Gezien het voorgaande is de president van oordeel dat door de bebouwing op te richten tegen de zijgevel van eisers woning aan wordt voldaan aan het daaromtrent bepaalde in de gemeentelijke bouwverordening en er ook op deze grond voor verweerder geen gehoudenheid was de bouwvergunning te weigeren.
Ten aanzien van verzoekers, door vergunninghouder overigens weersproken, stelling dat de van het bouwplan deel uitmakende garage/berging in feite niet geheel tegen de zijgevel van zijn woning wordt opgericht en dat een, zij het kleine, tussenruimte wordt opengelaten, overweegt de president dat deze grief betrekking heeft op de feitelijke tenuitvoerlegging van de bouwvergunning en niet op de bouwvergunning als zodanig. Deze grief kan bij de beoordeling van het bestreden besluit geen rol spelen.

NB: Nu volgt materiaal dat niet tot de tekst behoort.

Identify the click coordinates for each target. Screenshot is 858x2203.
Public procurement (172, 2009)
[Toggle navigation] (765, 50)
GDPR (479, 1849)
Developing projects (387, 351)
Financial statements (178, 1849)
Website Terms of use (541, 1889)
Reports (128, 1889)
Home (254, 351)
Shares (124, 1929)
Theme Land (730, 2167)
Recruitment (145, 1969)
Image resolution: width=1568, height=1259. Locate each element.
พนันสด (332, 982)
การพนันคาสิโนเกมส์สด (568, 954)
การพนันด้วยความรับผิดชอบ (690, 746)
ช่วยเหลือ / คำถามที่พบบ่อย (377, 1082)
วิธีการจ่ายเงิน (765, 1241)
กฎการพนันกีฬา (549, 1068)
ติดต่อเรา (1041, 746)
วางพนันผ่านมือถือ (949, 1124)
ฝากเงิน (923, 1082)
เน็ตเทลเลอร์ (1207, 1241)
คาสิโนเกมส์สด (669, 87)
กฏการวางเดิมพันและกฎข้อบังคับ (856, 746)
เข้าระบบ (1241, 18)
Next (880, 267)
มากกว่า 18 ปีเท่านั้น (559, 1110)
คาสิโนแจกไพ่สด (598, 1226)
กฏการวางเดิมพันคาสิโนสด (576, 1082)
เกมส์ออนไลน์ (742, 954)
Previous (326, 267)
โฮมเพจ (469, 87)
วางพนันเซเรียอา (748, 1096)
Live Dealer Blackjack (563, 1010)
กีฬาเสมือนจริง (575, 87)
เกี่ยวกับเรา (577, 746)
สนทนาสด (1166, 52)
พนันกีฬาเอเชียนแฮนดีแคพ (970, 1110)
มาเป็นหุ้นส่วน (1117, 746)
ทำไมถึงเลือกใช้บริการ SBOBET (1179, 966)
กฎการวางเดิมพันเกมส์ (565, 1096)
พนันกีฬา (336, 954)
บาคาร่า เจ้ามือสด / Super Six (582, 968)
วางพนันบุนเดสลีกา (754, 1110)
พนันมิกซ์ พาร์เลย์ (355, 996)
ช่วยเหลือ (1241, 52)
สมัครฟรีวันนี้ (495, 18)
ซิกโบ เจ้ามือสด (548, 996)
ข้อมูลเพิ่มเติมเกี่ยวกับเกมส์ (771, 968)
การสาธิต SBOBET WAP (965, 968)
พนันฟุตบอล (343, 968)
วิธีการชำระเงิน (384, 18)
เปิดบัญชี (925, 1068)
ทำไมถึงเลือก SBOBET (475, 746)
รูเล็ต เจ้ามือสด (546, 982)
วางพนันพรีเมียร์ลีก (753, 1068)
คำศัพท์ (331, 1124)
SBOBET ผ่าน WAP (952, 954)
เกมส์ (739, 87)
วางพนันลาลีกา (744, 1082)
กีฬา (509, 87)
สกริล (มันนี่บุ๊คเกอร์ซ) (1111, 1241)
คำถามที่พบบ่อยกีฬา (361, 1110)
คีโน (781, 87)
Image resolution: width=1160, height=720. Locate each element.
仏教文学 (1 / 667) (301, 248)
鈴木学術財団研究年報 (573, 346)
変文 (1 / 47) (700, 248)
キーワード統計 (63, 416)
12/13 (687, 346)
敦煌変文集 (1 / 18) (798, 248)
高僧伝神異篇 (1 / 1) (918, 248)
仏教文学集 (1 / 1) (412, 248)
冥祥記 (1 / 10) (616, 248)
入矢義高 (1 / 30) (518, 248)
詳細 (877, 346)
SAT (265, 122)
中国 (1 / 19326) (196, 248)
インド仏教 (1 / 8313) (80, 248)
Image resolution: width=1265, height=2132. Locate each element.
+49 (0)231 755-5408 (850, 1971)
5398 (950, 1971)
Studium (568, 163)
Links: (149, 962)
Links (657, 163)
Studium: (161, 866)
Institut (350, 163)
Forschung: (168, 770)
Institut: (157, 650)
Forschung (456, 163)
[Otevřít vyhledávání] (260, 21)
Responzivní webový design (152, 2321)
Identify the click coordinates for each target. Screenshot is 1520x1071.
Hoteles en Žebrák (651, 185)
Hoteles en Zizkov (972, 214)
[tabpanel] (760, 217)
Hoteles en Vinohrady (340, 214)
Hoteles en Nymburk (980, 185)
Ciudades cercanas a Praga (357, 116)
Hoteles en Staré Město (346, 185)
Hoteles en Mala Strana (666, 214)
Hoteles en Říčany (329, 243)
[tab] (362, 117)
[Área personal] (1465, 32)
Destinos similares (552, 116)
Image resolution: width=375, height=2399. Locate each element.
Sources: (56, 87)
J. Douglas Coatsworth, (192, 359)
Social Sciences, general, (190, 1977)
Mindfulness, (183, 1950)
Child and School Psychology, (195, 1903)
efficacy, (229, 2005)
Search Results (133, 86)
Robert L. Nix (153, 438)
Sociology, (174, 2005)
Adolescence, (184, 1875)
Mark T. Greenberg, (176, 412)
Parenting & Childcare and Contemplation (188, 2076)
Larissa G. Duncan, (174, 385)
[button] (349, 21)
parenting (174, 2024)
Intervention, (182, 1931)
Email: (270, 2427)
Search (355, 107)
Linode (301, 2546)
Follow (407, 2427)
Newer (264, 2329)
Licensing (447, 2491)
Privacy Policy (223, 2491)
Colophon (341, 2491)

Nu ook voor het overige niet is gebleken van enige grond om gevraagde bouwvergunning te weigeren, dient het beroep ongegrond te worden verklaard.
Gezien de beslissing in de hoofdzaak is er geen grond meer een voorlopige voorziening te treffen.
Voor een proceskostenveroordeling zijn, gezien het voorgaande, geen termen aanwezig.
Mitsdien wordt als volgt beslist.
- verklaart het beroep ongegrond;
- wijst het verzoek tot het treffen van een voorlopige voorziening als bedoeld in artikel 8:81 van de Awb af.
Aldus gedaan door mr. W.C.E. Winfield als president in tegenwoordigheid van mr. A.F.P. Smeets als griffier en uitgesproken in het openbaar op 4 juli 2001.
mr. A.F.P. Smeets is buiten staat
deze uitspraak te ondertekenen.
Partijen kunnen tegen deze uitspraak - voor zover daarbij op het beroep is beslist - binnen zes weken na de datum van toerzending beroep instellen bij de Afdeling bestuursrechtspraak van de Raad van State, Postbus 20019, 2500 EA
's-Gravenhage.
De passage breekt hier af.